Después de recibir muchas indirectas, señales e incluso dos cupones, Milagros Sánchez Cano tomó la decisión de ir a terapia. Según nos cuenta fueron sus amigos, amigas, novios, exnovios, mamá, papá, hermanas, abuelas y dos vecinos quienes le pidieron de la manera más atenta que fuera a terapia, así que lo hizo sin sospechar que estaba a punto de caer en una de las mayores estafas que ha atestiguado la humanidad, y eso que ella misma fue parte de una Flor de Abundancia en el año 2014.

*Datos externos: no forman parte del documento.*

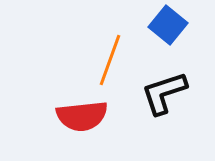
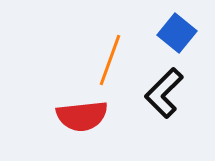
blue square: moved 9 px right, 8 px down
black L-shape: rotated 27 degrees counterclockwise
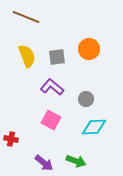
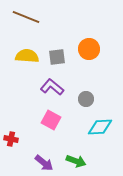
yellow semicircle: rotated 65 degrees counterclockwise
cyan diamond: moved 6 px right
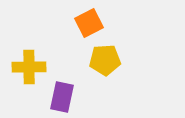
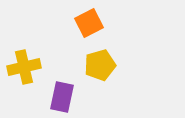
yellow pentagon: moved 5 px left, 5 px down; rotated 12 degrees counterclockwise
yellow cross: moved 5 px left; rotated 12 degrees counterclockwise
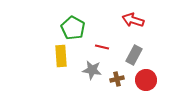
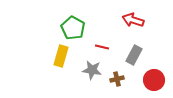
yellow rectangle: rotated 20 degrees clockwise
red circle: moved 8 px right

Sánchez Cano nunca había ido a ninguna sesion que involucrara algún tipo de terapia, lo que sí había hecho era investigar, calificar, juzgar y corregir, desde la comodidad de su sillón la vida de conocidos y extraños gracias a su creciente obsesión con las redes sociales. Milagros es capaz de averiguar el presente pasado y futuro de cualquier persona que tenga un historial digital, entonces no le fue complicado encontrar reviews de dicha terapeuta “todo parecía estar en orden, tenía excelentes comentarios”.

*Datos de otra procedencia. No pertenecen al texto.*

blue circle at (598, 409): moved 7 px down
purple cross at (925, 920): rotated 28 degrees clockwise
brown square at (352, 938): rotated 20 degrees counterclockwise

Lo que no esperaba Milagros es que la primera pregunta que la terapeuta le haría sería: “Cuéntame, ¿qué te trae por aquí?”. Para Sánchez Cano esto fue una completa falta de respeto.
Yo la investigué, vi su Facebook, le hice su carta astral, horóscopo chino y su carta de diseño humano. Lo mínimo que espero es que ella vea mi Twitter para saber mi estado emocional, que haga su tarea, ¿no?”.
Milagros Sánchez Cano,
inconforme.
A pesar de la evidente red flag, Milagros permaneció en la consulta, ya que el cupón que le habían regalado no era rembolsable. La tortura continuó.

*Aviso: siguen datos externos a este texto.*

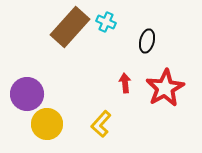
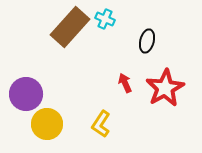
cyan cross: moved 1 px left, 3 px up
red arrow: rotated 18 degrees counterclockwise
purple circle: moved 1 px left
yellow L-shape: rotated 8 degrees counterclockwise
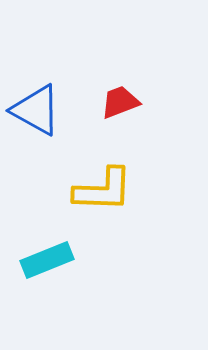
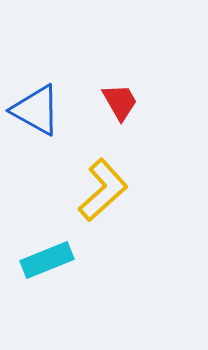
red trapezoid: rotated 81 degrees clockwise
yellow L-shape: rotated 44 degrees counterclockwise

Según Milagros la supuesta terapeuta cognitivo conductual la siguió interrogando con un cinismo exasperante.
¿Cómo me llevo con mi familia? ¡Oye, ve mi Facebook! ¿A qué me dedicó? ¿En serio? LinkedIn. Esta disque profesional no mostró ni el mínimo interés en ayudarme a ser una mejor persona. Pésimo servicio”.
Milagros Sánchez Cano,
(extracto de su review en Doctoralia).
Una luz en la oscuridad
Pero como toda tormenta trae consigo un rayo de luz y esperanza, Milagros, a pesar de haber tenido una pésima experiencia como paciente, tuvo la increíble idea de convertirse en una terapeuta pero como ella lo explica: “Voy a ser una verdadera guía, que te diga qué hacer, te regañe, te diga cómo vestirte y qué comer, no como esta charlatana que solo se queda ahí viéndote y preguntándote cosas”.
Al cierre de esta edición Sánchez Cano ya tenía llena su agenda hasta 2023, así es que buena suerte si quieren sacar cita con esta señorona que está revolucionando la forma de dar terapia.